(Saved entries)
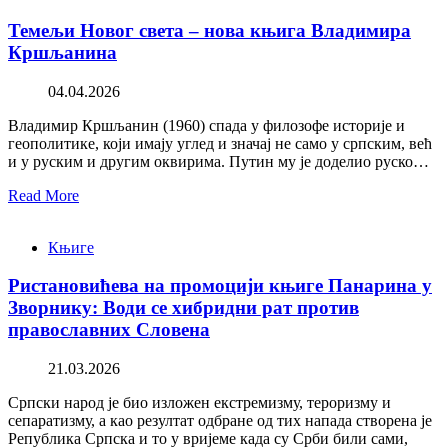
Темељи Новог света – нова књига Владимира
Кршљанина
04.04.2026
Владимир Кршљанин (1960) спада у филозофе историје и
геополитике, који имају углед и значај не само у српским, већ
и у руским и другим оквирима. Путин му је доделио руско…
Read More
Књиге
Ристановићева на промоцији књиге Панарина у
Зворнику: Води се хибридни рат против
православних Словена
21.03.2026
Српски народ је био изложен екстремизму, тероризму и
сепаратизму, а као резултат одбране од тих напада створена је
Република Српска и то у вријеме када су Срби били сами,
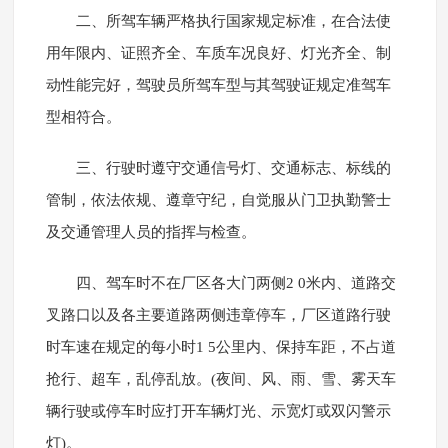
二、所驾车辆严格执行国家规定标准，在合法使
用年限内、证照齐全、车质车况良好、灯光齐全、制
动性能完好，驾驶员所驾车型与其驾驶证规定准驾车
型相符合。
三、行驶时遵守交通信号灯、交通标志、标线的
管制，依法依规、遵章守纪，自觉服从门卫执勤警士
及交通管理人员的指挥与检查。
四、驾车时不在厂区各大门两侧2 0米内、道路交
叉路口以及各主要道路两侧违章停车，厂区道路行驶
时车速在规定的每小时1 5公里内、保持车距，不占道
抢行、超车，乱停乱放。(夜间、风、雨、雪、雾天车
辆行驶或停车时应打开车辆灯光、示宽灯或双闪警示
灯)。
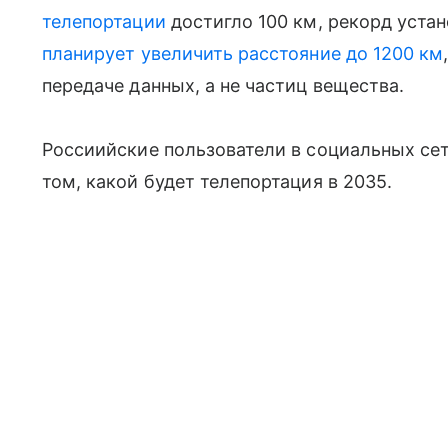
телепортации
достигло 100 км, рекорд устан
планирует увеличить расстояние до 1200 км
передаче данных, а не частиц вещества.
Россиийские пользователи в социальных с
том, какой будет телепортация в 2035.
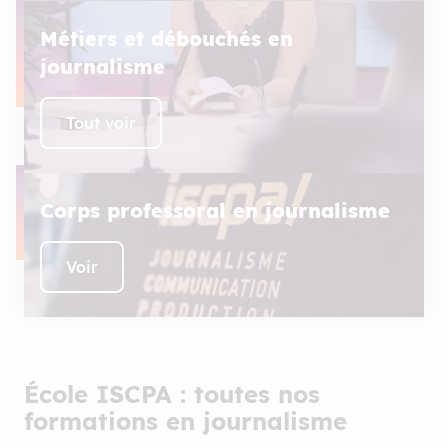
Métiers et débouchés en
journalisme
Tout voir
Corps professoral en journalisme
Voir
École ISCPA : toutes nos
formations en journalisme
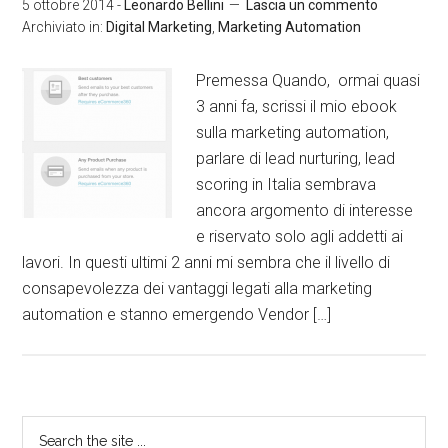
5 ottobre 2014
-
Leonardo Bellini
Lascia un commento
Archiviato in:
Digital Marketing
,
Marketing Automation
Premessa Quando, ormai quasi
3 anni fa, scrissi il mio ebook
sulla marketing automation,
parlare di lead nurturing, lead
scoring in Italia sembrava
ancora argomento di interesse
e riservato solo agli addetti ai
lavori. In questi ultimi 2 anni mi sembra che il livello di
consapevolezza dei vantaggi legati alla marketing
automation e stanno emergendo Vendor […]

> _EXERCISE_:
Reproduce the records above exactly, leaving out every picture they contain.

> _WRITTEN REPLY_:
Темељи Новог света – нова књига Владимира
Кршљанина
04.04.2026
Владимир Кршљанин (1960) спада у филозофе историје и
геополитике, који имају углед и значај не само у српским, већ
и у руским и другим оквирима. Путин му је доделио руско…
Read More
Књиге
Ристановићева на промоцији књиге Панарина у
Зворнику: Води се хибридни рат против
православних Словена
21.03.2026
Српски народ је био изложен екстремизму, тероризму и
сепаратизму, а као резултат одбране од тих напада створена је
Република Српска и то у вријеме када су Срби били сами,
二、所驾车辆严格执行国家规定标准，在合法使
用年限内、证照齐全、车质车况良好、灯光齐全、制
动性能完好，驾驶员所驾车型与其驾驶证规定准驾车
型相符合。
三、行驶时遵守交通信号灯、交通标志、标线的
管制，依法依规、遵章守纪，自觉服从门卫执勤警士
及交通管理人员的指挥与检查。
四、驾车时不在厂区各大门两侧2 0米内、道路交
叉路口以及各主要道路两侧违章停车，厂区道路行驶
时车速在规定的每小时1 5公里内、保持车距，不占道
抢行、超车，乱停乱放。(夜间、风、雨、雪、雾天车
辆行驶或停车时应打开车辆灯光、示宽灯或双闪警示
灯)。
телепортации
достигло 100 км, рекорд устан
планирует увеличить расстояние до 1200 км
передаче данных, а не частиц вещества.
Россиийские пользователи в социальных с
том, какой будет телепортация в 2035.
Métiers et débouchés en
journalisme
Tout voir
Corps professoral en journalisme
Voir
École ISCPA : toutes nos
formations en journalisme
5 ottobre 2014
-
Leonardo Bellini
Lascia un commento
Archiviato in:
Digital Marketing
,
Marketing Automation
Premessa Quando, ormai quasi
3 anni fa, scrissi il mio ebook
sulla marketing automation,
parlare di lead nurturing, lead
scoring in Italia sembrava
ancora argomento di interesse
e riservato solo agli addetti ai
lavori. In questi ultimi 2 anni mi sembra che il livello di
consapevolezza dei vantaggi legati alla marketing
automation e stanno emergendo Vendor […]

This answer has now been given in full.